Threat actors are trying to capitalize on the ongoing Kaseya ransomware attack crisis by targeting potential victims in a spam campaign promoting Cobalt Strike payloads disguised as Kaseya VSA security updates.
Cobalt strike is a legitimate penetration test tool and threat emulation software, which is also used by attackers for post-exploitation tasks and to use so-called beacons, which allow them to remotely access compromised systems.
The end goal of such attacks is either to collect and extract sensitive data or to deliver second tier malware payloads.
“Interestingly, 66 percent of all ransomware attacks this quarter involved the Cobalt Strike Red Teaming framework said in a quarterly report from September.
Spam emails bundle malicious attachments and links
The Malspam campaign discovered by Malwarebytes Threat Intelligence researchers uses two different tactics to deploy the Cobalt Strike payloads.

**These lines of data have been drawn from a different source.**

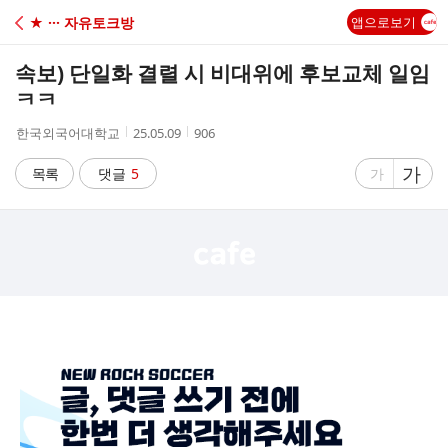
C
★ ··· 자유토크방
앱으로보기
A
속보) 단일화 결렬 시 비대위에 후보교체 일임
F
ㅋㅋ
작
작
조
한국외국어대학교
25.05.09
906
E
성
성
회
자
시
수
글
가
글
목록
댓글
5
가
간
자
자
크
크
기
기
크
작
게
게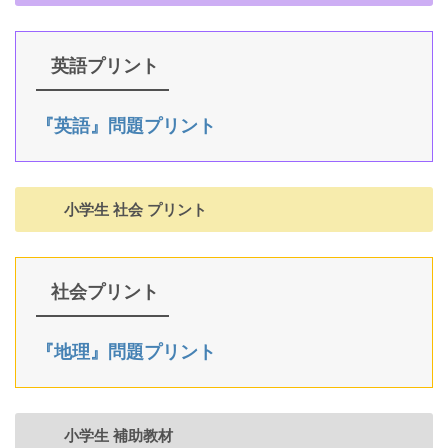
英語プリント
『英語』問題プリント
小学生 社会 プリント
社会プリント
『地理』問題プリント
小学生 補助教材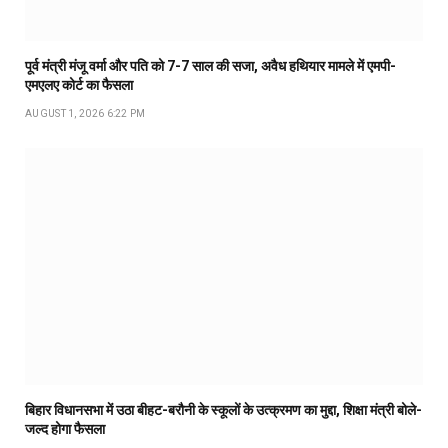
पूर्व मंत्री मंजू वर्मा और पति को 7-7 साल की सजा, अवैध हथियार मामले में एमपी-
एमएलए कोर्ट का फैसला
AUGUST 1, 2026 6:22 PM
बिहार विधानसभा में उठा बीहट-बरौनी के स्कूलों के उत्क्रमण का मुद्दा, शिक्षा मंत्री बोले-
जल्द होगा फैसला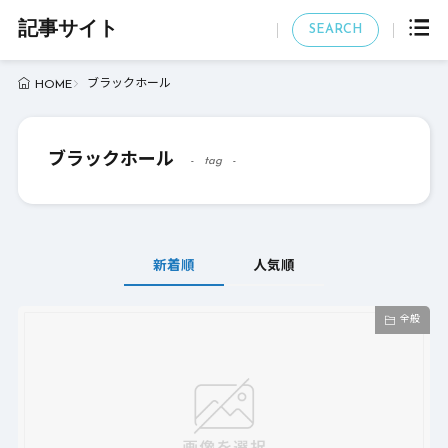
記事サイト
SEARCH
ブラックホール
HOME
ブラックホール
tag
新着順
人気順
全般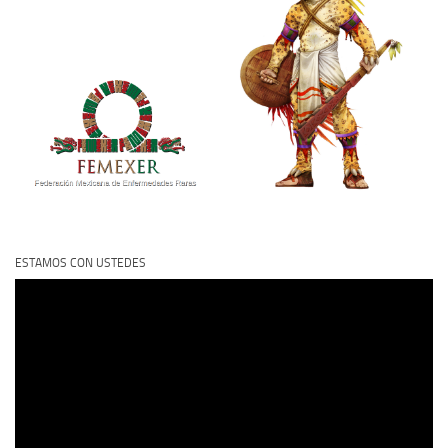
ESTAMOS CON USTEDES
Reproductor
de
vídeo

Malicious emails sent as part of this malspam campaign come with a malicious attachment and an embedded link that looks like a Microsoft patch for the Kaseya VSA zero-day that was exploited in the REvil ransomware attack.
“A malspam campaign uses the Kaseya VSA ransomware attack to drop CobaltStrike,” says the Malwarebytes Threat Intelligence team said.
“It has an attachment called ‘SecurityUpdates.exe’ and a link pretending to be a security update from Microsoft to fix the Kaseya vulnerability!”
The attackers get permanent remote access to the target systems as soon as they execute the malicious attachment or download the fake Microsoft update and start it on their devices.
Colonial pipeline attack is also used in Cobalt Strike phishing
Last month, Threat actors also used fake system updates claims to detect and block ransomware infections after the Colonial Pipeline attack.
Just like this month’s malspam campaign, the June phishing campaign drove malicious payloads designed to use the Cobalt Strike penetration testing tool, which would have allowed attackers to compromise recipients’ systems.
As INKY researchers who discovered the attacks said, the phishing emails included a deadline for installing the fake updates to create a sense of urgency.
The payload download pages have also been adapted with the target company’s graphics to make them appear trustworthy.
These two campaigns underscore that threat actors in the phishing business are keeping up with the latest news in order to disseminate bait relevant to the latest events in order to increase the success rates of their campaigns.
The widespread REvil ransomware attack The Visit the Kaseya MSP software provider and around 60 of 35,000 of their direct customers and 1,500 of 1,000,000 downstream companies form a perfect attraction.
Because Kaseya says it does Failed to deploy a fix for REvil exploited VSA zero day, many of his customers could fall for this phishing campaign’s tricks to protect their networks from attack.